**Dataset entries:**

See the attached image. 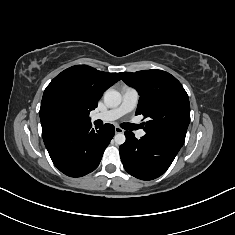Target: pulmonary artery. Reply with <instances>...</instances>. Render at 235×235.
Returning <instances> with one entry per match:
<instances>
[{"label": "pulmonary artery", "mask_w": 235, "mask_h": 235, "mask_svg": "<svg viewBox=\"0 0 235 235\" xmlns=\"http://www.w3.org/2000/svg\"><path fill=\"white\" fill-rule=\"evenodd\" d=\"M138 92L131 87H125L122 92V102L121 104L111 110L96 113L92 116L93 120H102L105 122L113 121L121 116L131 112L137 105ZM145 135L144 130L137 131V137L141 138Z\"/></svg>", "instance_id": "e3ab8cb5"}]
</instances>
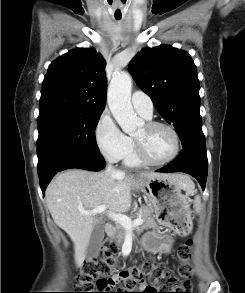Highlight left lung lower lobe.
Masks as SVG:
<instances>
[{"instance_id":"1","label":"left lung lower lobe","mask_w":245,"mask_h":293,"mask_svg":"<svg viewBox=\"0 0 245 293\" xmlns=\"http://www.w3.org/2000/svg\"><path fill=\"white\" fill-rule=\"evenodd\" d=\"M208 161L206 150L184 148L179 156L157 172H184L192 175L205 189Z\"/></svg>"}]
</instances>
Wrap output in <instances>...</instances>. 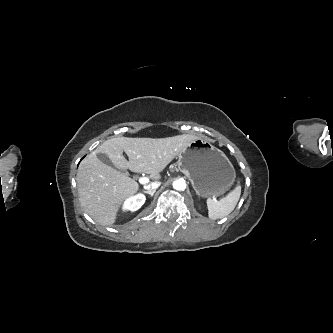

**YOUR GOAL:** Exactly the lines from the one holding "Highlight left lung lower lobe." through the last line of the entries must be set down, with nothing added and no pictures.

**OUTPUT BELOW:**
Highlight left lung lower lobe.
Masks as SVG:
<instances>
[{"instance_id":"1","label":"left lung lower lobe","mask_w":245,"mask_h":293,"mask_svg":"<svg viewBox=\"0 0 245 293\" xmlns=\"http://www.w3.org/2000/svg\"><path fill=\"white\" fill-rule=\"evenodd\" d=\"M208 161L206 150L184 148L179 156L157 172H184L192 175L205 189Z\"/></svg>"}]
</instances>
Wrap output in <instances>...</instances>. 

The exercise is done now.